ASSIGNMENT – The expected response is a copy of every line in the entries below that includes the word "található".

Extracted page text data:

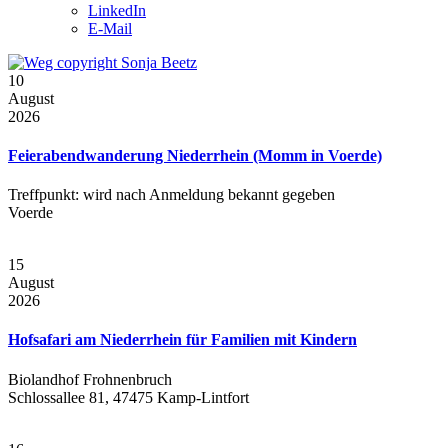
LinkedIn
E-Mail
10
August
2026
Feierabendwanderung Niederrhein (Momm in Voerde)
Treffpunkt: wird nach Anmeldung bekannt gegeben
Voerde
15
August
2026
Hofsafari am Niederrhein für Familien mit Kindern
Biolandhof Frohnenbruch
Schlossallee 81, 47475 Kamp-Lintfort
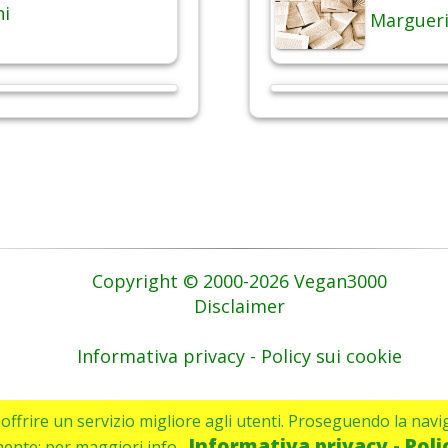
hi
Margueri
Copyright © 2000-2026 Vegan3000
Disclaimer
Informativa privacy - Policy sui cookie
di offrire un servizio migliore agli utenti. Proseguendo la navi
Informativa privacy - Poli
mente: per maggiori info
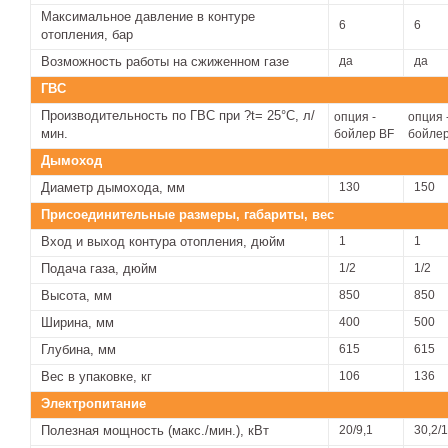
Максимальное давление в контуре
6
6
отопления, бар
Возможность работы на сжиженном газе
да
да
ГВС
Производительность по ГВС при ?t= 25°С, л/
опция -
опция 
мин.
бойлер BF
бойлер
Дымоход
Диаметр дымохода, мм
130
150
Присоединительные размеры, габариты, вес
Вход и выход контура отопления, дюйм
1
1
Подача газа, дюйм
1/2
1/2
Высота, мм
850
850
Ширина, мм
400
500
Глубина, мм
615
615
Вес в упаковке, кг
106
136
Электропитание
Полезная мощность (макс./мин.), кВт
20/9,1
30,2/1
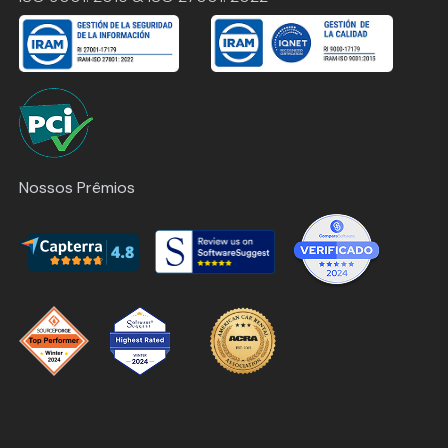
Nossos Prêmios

--

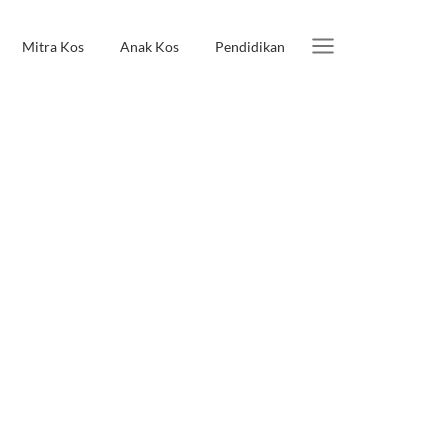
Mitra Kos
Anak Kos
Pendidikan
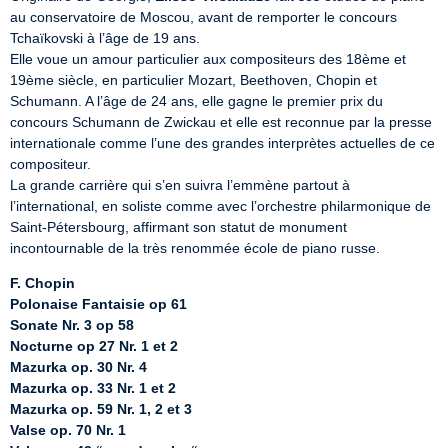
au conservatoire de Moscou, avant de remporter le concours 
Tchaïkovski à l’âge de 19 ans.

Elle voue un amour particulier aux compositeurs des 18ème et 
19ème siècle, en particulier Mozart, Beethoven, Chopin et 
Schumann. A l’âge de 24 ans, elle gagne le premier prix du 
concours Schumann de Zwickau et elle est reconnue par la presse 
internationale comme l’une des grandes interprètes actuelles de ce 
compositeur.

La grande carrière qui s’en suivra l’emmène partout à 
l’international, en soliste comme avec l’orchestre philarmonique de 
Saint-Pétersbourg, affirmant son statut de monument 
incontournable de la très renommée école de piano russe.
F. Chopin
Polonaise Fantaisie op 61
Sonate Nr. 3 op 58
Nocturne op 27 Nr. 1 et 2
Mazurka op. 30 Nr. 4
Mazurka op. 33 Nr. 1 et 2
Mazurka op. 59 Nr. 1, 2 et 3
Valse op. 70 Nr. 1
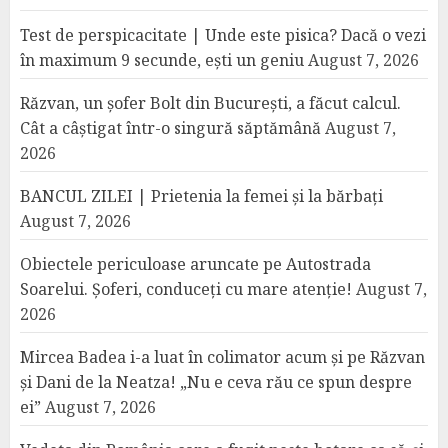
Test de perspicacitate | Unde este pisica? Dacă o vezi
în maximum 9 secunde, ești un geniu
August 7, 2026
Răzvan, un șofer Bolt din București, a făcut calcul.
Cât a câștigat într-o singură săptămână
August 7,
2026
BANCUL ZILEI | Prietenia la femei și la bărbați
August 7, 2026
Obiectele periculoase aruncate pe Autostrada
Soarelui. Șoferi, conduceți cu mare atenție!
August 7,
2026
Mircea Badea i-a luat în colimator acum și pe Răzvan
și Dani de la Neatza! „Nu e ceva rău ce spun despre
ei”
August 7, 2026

---

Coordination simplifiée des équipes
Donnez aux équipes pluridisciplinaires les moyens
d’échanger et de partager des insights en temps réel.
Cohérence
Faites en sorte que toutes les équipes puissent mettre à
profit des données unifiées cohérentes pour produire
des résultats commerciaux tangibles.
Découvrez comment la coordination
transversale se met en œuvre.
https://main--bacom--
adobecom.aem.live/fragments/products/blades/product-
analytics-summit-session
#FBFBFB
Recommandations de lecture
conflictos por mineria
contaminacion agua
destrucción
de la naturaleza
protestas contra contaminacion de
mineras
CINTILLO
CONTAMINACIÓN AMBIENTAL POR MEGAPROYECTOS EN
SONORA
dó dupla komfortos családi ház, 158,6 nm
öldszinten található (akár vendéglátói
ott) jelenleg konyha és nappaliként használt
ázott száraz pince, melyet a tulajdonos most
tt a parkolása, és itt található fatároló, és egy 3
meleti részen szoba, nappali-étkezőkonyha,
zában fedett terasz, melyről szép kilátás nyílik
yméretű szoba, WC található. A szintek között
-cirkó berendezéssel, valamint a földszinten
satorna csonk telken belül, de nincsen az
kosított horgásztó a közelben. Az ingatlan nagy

RESPONSE –
öldszinten található (akár vendéglátói
tt a parkolása, és itt található fatároló, és egy 3
yméretű szoba, WC található. A szintek között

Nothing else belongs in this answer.